For scientists studying the link between genes and disease, there’s no shortage of information. The genomes of humans and many other animals have been sequenced and published for several years. The challenge is making sense of the data.
A new algorithm designed by Eric Siggia’s Rockefeller laboratory in collaboration with Erik van Nimwegen, now a professor at the University of Basel, Switzerland, and announced this month in Public Library of Science-Computational Biology, may be an important new tool for scientists seeking to extract answers from sequenced genomes.
When it comes to disease, genes tend to hoard the spotlight. In many cases, however, it is not the gene itself that causes a disease, but when and how much of it is expressed. If too much or too little of a particular gene product is made, the cell may not function as it should, and so the molecules that control how much of a gene is made are of great interest to scientists.
The computer program, called PhyloGibbs, which Siggia and Nimwegen developed with former postdoc Rahul Siddharthan, builds on previous software designed to identify where these regulatory molecules bind to DNA. Like its predecessors, PhyloGibbs compares DNA from multiple species in order to identify areas in which the genetic code is statistically similar and filter segments that are most likely to be of interest to scientists.

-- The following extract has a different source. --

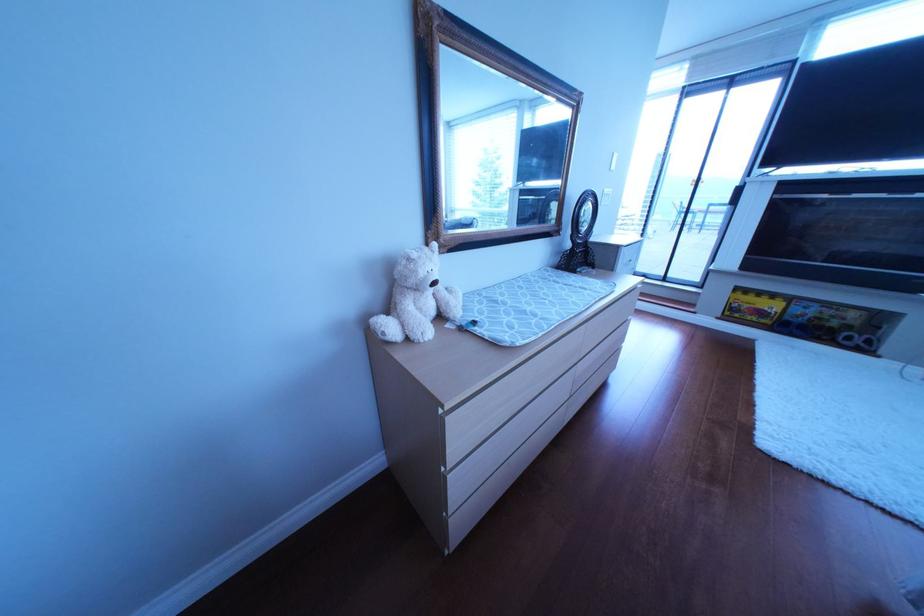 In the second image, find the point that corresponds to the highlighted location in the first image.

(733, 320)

This approach, however, has been complicated by several factors. First, such inter-species conservation of DNA is not always indicative of function; in organisms that are closely related evolutionarily, some segments of the sequence may be alike simply because the sequences have not diverged sufficiently. Second, not all functional segments are conserved because many mutations either do not affect function or are compensated for by other mutations.
To compensate for these drawbacks, Siggia and van Nimwegen’s software goes a step further. After regulatory sequences from the same genes in different organisms are aligned, the program searches for the regions that are most likely to function as regulatory sites. The algorithm takes into account that binding sites for the same factor will share significant DNA sequences, and that functional binding sites are evolutionarily constrained to retain their affinity for the regulatory molecules. The program then evaluates each region of the DNA it analyzes for the likelihood that it is a binding site, assigning each a score based on the evolutionary relationships between the different species. Both conserved sequence blocks and sequence segments unique to a single organism are considered in the search and are scored consistently. In this way, the code allows multiple sites of multiple types to be determined simultaneously, so that overlap and competition among different regulatory factors is correctly taken into account.
By testing their software’s output against previously analyzed regions of yeast DNA, the scientists say that their algorithm outperforms alternative methods.
The software is being made freely available to the scientific community by Siggia and his colleagues, and a Web site where computational biologists can share their PhyloGibbs outputs is also in the works.